■ Problem to work on ■
Your copy should hold only the lines from the one with "erçekleştirdiğinizde, hesabınız tamamen" to the one with "тисячі вояків. Тому", both included, each exactly as it stands below, with no pictures.

■ Stored data ■
§

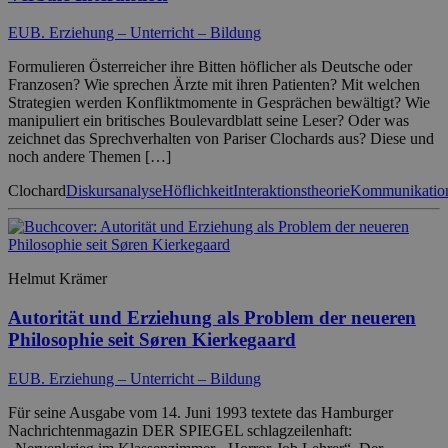
EUB. Erziehung – Unterricht – Bildung
Formulieren Österreicher ihre Bitten höflicher als Deutsche oder
Franzosen? Wie sprechen Ärzte mit ihren Patienten? Mit welchen
Strategien werden Konfliktmomente in Gesprächen bewältigt? Wie
manipuliert ein britisches Boulevardblatt seine Leser? Oder was
zeichnet das Sprechverhalten von Pariser Clochards aus? Diese und
noch andere Themen […]
Clochard
Diskursanalyse
Höflichkeit
Interaktionstheorie
Kommunikatio
Helmut Krämer
Autorität und Erziehung als Problem der neueren
Philosophie seit Søren Kierkegaard
EUB. Erziehung – Unterricht – Bildung
Für seine Ausgabe vom 14. Juni 1993 textete das Hamburger
Nachrichtenmagazin DER SPIEGEL schlagzeilenhaft:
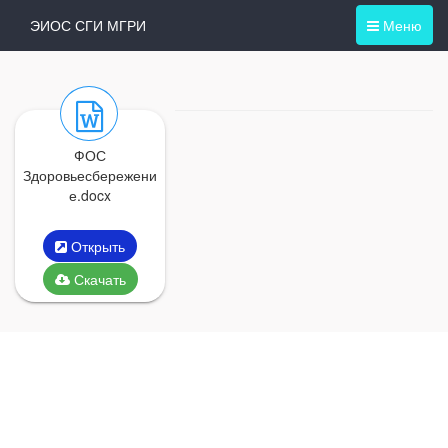
ЭИОС СГИ МГРИ
Меню
ФОС
Здоровьесбережени
е.docx
Открыть
Скачать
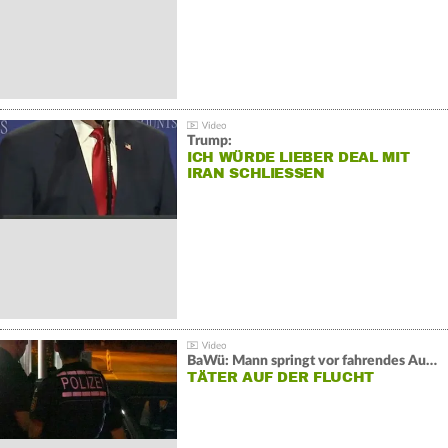
Trump:
ICH WÜRDE LIEBER DEAL MIT
IRAN SCHLIESSEN
BaWü: Mann springt vor fahrendes Auto und schießt
TÄTER AUF DER FLUCHT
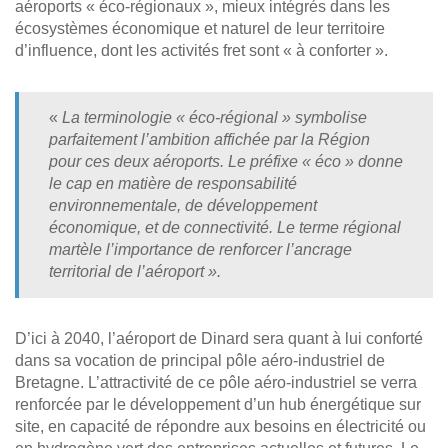
aéroports « éco-régionaux », mieux intégrés dans les
écosystèmes économique et naturel de leur territoire
d’influence, dont les activités fret sont « à conforter ».
«
La terminologie « éco-régional » symbolise
parfaitement l’ambition affichée par la Région
pour ces deux aéroports. Le préfixe « éco » donne
le cap en matière de responsabilité
environnementale, de développement
économique, et de connectivité. Le terme régional
martèle l’importance de renforcer l’ancrage
territorial de l’aéroport ».
D’ici à 2040, l’aéroport de Dinard sera quant à lui conforté
dans sa vocation de principal pôle aéro-industriel de
Bretagne. L’attractivité de ce pôle aéro-industriel se verra
renforcée par le développement d’un hub énergétique sur
site, en capacité de répondre aux besoins en électricité ou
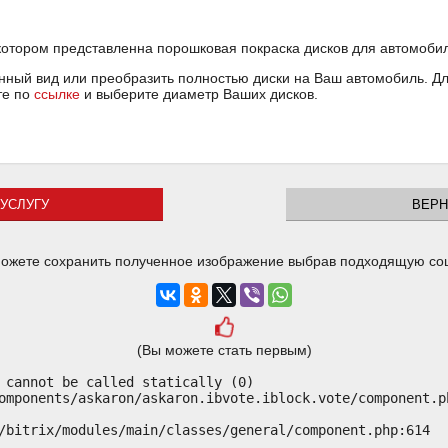
котором представленна порошковая покраска дисков для автомобил
ный вид или преобразить полностью диски на Ваш автомобиль. Для
те по
ссылке
и выберите диаметр Ваших дисков.
УСЛУГУ
ВЕРН
ожете сохранить полученное изображение выбрав подходящую со
(Вы можете стать первым)
 cannot be called statically (0)

omponents/askaron/askaron.ibvote.iblock.vote/component.ph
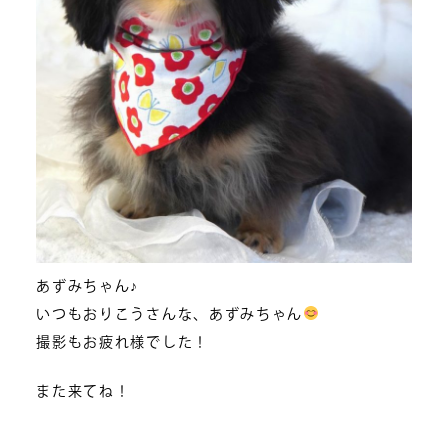
あずみちゃん♪
いつもおりこうさんな、あずみちゃん
撮影もお疲れ様でした！
また来てね！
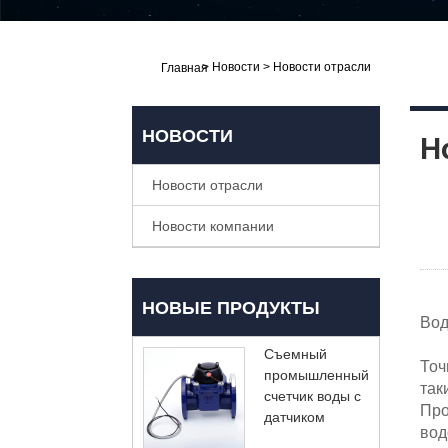
>
Новости
>
Новости отрасли
Главная
НОВОСТИ
Н
Новости отрасли
Новости компании
НОВЫЕ ПРОДУКТЫ
Вод
Съемный
Точ
промышленный
так
счетчик воды с
Про
датчиком
вод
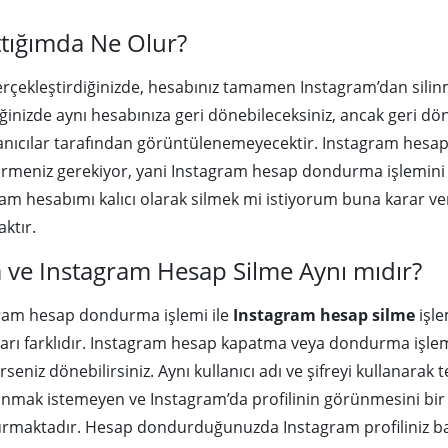
tığımda Ne Olur?
erçekleştirdiğinizde, hesabınız tamamen Instagram’dan sil
iğinizde aynı hesabınıza geri dönebileceksiniz, ancak geri 
llanıcılar tarafından görüntülenemeyecektir. Instagram hes
vermeniz gerekiyor, yani Instagram hesap dondurma işlemini
m hesabımı kalıcı olarak silmek mi istiyorum buna karar ve
ktır.
ve Instagram Hesap Silme Aynı mıdır?
ram hesap dondurma işlemi ile
Instagram hesap silme
işle
ları farklıdır. Instagram hesap kapatma veya dondurma işlemi 
iz dönebilirsiniz. Aynı kullanıcı adı ve şifreyi kullanarak te
anmak istemeyen ve Instagram’da profilinin görünmesini bir
aktadır. Hesap dondurduğunuzda Instagram profiliniz başk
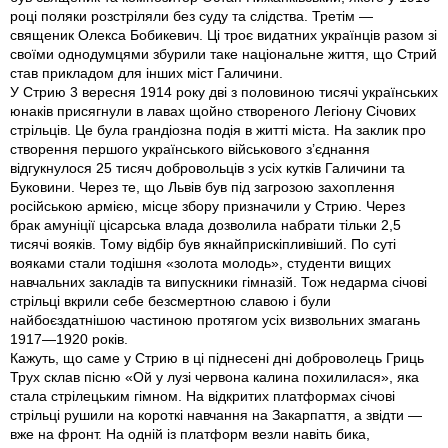
році поляки розстріляли без суду та слідства. Третім —
священик Олекса Бобикевич. Ці троє видатних українців разом зі
своїми однодумцями збурили таке національне життя, що Стрий
став прикладом для інших міст Галичини.
У Стрию 3 вересня 1914 року дві з половиною тисячі українських
юнаків присягнули в лавах щойно створеного Легіону Січових
стрільців. Це була грандіозна подія в житті міста. На заклик про
створення першого українського військового з’єднання
відгукнулося 25 тисяч добровольців з усіх кутків Галичини та
Буковини. Через те, що Львів був під загрозою захоплення
російською армією, місце збору призначили у Стрию. Через
брак амуніції цісарська влада дозволила набрати тільки 2,5
тисячі вояків. Тому відбір був якнайприскіпливіший. По суті
вояками стали тодішня «золота молодь», студенти вищих
навчальних закладів та випускники гімназій. Тож недарма січові
стрільці вкрили себе безсмертною славою і були
найбоєздатнішою частиною протягом усіх визвольних змагань
1917—1920 років.
Кажуть, що саме у Стрию в ці піднесені дні доброволець Гриць
Трух склав пісню «Ой у лузі червона калина похилилася», яка
стала стрілецьким гімном. На відкритих платформах січові
стрільці рушили на короткі навчання на Закарпаття, а звідти —
вже на фронт. На одній із платформ везли навіть бика,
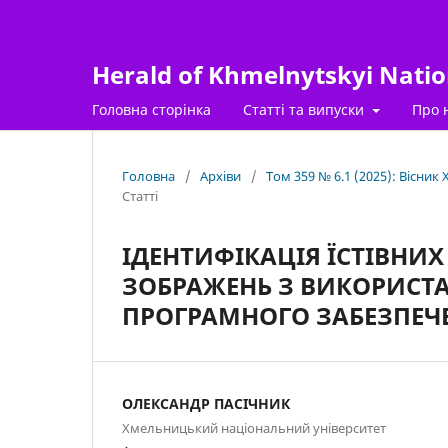
Herald of Khmelnytskyi Nation
Головна сторінка
Статті та випуски
Про 
Головна
/
Архіви
/
Том 359 № 6.1 (2025): Вісник
Статті
ІДЕНТИФІКАЦІЯ ЇСТІВНИ
ЗОБРАЖЕНЬ З ВИКОРИСТ
ПРОГРАМНОГО ЗАБЕЗПЕЧ
ОЛЕКСАНДР ПАСІЧНИК
Хмельницький національний університет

§

■ Answer space ■
erçekleştirdiğinizde, hesabınız tamamen Instagram’dan sil
iğinizde aynı hesabınıza geri dönebileceksiniz, ancak geri 
llanıcılar tarafından görüntülenemeyecektir. Instagram hes
vermeniz gerekiyor, yani Instagram hesap dondurma işlemini
m hesabımı kalıcı olarak silmek mi istiyorum buna karar ve
ktır.
ve Instagram Hesap Silme Aynı mıdır?
ram hesap dondurma işlemi ile
Instagram hesap silme
işle
ları farklıdır. Instagram hesap kapatma veya dondurma işlemi 
iz dönebilirsiniz. Aynı kullanıcı adı ve şifreyi kullanarak te
anmak istemeyen ve Instagram’da profilinin görünmesini bir
aktadır. Hesap dondurduğunuzda Instagram profiliniz başk
році поляки розстріляли без суду та слідства. Третім —
священик Олекса Бобикевич. Ці троє видатних українців разом зі
своїми однодумцями збурили таке національне життя, що Стрий
став прикладом для інших міст Галичини.
У Стрию 3 вересня 1914 року дві з половиною тисячі українських
юнаків присягнули в лавах щойно створеного Легіону Січових
стрільців. Це була грандіозна подія в житті міста. На заклик про
створення першого українського військового з’єднання
відгукнулося 25 тисяч добровольців з усіх кутків Галичини та
Буковини. Через те, що Львів був під загрозою захоплення
російською армією, місце збору призначили у Стрию. Через
брак амуніції цісарська влада дозволила набрати тільки 2,5
тисячі вояків. Тому відбір був якнайприскіпливіший. По суті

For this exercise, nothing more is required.